Pope Francis' shoes displayed at Place de le Republique, which is covered with shoes as part of symbolic rally organized by the NGO Avaaz during the forbidden COP21 demonstration in Paris on Nov. 29, 2015.
Patrick Aventurier—Getty Images
By Christopher J. Hale
December 2, 2015
IDEAS
Hale is executive director at Catholics in Alliance for the Common Good and the co-founder of Millennial

​The climate change conference that kicked off this week in Paris has been called the world’s “last, best hope” for an international agreement to combat climate change. Though past conferences have largely been failures, there’s a new player in town this year who could change everything: Pope Francis.

On Monday Francis said it’s “now or never” for the international community to start effectively curbing climate change. “Every year the problems are getting worse,” he said. “We are at the limits. If I may use a strong word I would say that we are at the limits of suicide.”

To stand in solidarity with climate-change protestors at the conference, Pope Francis sent his shoes to Paris. But that’s nothing compared to what he’s done the past year to confront this global crisis.

In June, Francis released his groundbreaking encyclical on climate change. Easily the most read papal document ever, even the world’s political elite took it seriously. President Barack Obama tweeted his support for it, and Joe Biden told me that he read it cover to cover.

But Francis’s moral authority on human ecology stretches well beyond politics. In fact, it’s Pope Francis’s populist framework on caring for God’s creation that may prove most effective in the Paris negotiations. When Francis worries about the victims of climate change, he’s more concerned about the poor and excluded—not the whales.

In his encyclical, Francis argued that there is an “intimate relationship between the poor and the fragility of the planet.” He also denounces the elitist “green rhetoric” that sometimes characterizes the climate-change debate. Today’s environmentalist, Francis argues, must hear both the cry of the earth and the cry of the poor.

That language is a winning formula for politicians gathered in Paris.

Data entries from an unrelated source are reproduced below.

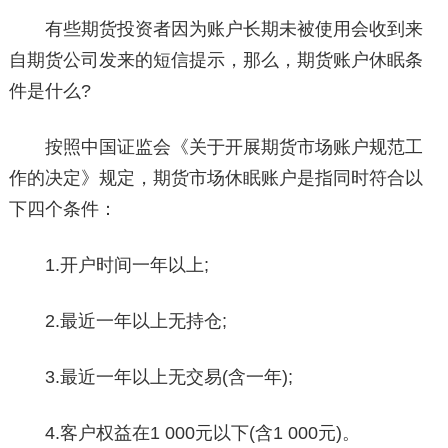
有些期货投资者因为账户长期未被使用会收到来
自期货公司发来的短信提示，那么，期货账户休眠条
件是什么?
按照中国证监会《关于开展期货市场账户规范工
作的决定》规定，期货市场休眠账户是指同时符合以
下四个条件：
1.开户时间一年以上;
2.最近一年以上无持仓;
3.最近一年以上无交易(含一年);
4.客户权益在1 000元以下(含1 000元)。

Domestically, many world leaders face significant opposition to climate change. In the U.S., Obama faces GOP challenges to his EPA regulations. Consider the president’s Sept. 27 speech to the U.N., in which he praised the visiting pontiff for “rightly” pushing for action:

All of our countries will be affected by a changing climate. But the world’s poorest people will bear the heaviest burden—from rising seas and more intense droughts, shortages of water and food. We will be seeing climate change refugees. As His Holiness Pope Francis has rightly implored the world, this is a moral calling.

EPA Administrator Gina McCarthy took the pope’s environmental messaging on the road, speaking at Georgetown University and the University of Notre Dame, two of the nation’s top flagship Catholic universities. She even co-authored an op-ed with Blase Cupich, Pope Francis’s handpicked archbishop of Chicago. In the July 24 essay, they wrote that Americans had a “moral obligation to act on climate” and strongly defended the administration’s landmark Clean Power Plan, aimed at reducing carbon pollution from power plants.

The Obama administration gets it: Preaching Pope Francis’s message on climate change works. It can help turn what was often derided as an elitist secular cause into a bread-and-butter mainstream issue.

The pope’s message also gives domestic and global leaders political cover to take new actions to address climate. In September 10 House Republicans did just that, writing a resolution citing the pope in their call for their party to get serious about climate change.

Pope Francis has laid the groundwork for clear and effective action in Paris. He’s also pointed a new way forward for discussion. Climate change policy discussions too often happen from above. Francis wants them to begin from below. Citing the “ecological debt” rich countries owe poor countries, Francis wants to make sure policy makers put developing countries in the center of the decision making.

Francis has given the leaders gathered in Paris the vision and the space to make change. Now’s it up to the politicians to follow through.